### [DATA TO USE]
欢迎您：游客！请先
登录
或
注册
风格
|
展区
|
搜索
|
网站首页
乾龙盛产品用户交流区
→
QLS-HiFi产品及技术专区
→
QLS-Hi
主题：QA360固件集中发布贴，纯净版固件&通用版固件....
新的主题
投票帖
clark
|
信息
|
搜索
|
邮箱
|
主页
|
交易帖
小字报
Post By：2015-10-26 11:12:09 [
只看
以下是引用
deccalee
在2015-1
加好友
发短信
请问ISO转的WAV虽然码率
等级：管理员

### [WHAT IS NEEDED]
Extract each entry in full, exactly as given.

### [OUTPUT OF THE EXERCISE]
欢迎您：游客！请先
登录
或
注册
风格
|
展区
|
搜索
|
网站首页
乾龙盛产品用户交流区
→
QLS-HiFi产品及技术专区
→
QLS-Hi
主题：QA360固件集中发布贴，纯净版固件&通用版固件....
新的主题
投票帖
clark
|
信息
|
搜索
|
邮箱
|
主页
|
交易帖
小字报
Post By：2015-10-26 11:12:09 [
只看
以下是引用
deccalee
在2015-1
加好友
发短信
请问ISO转的WAV虽然码率
等级：管理员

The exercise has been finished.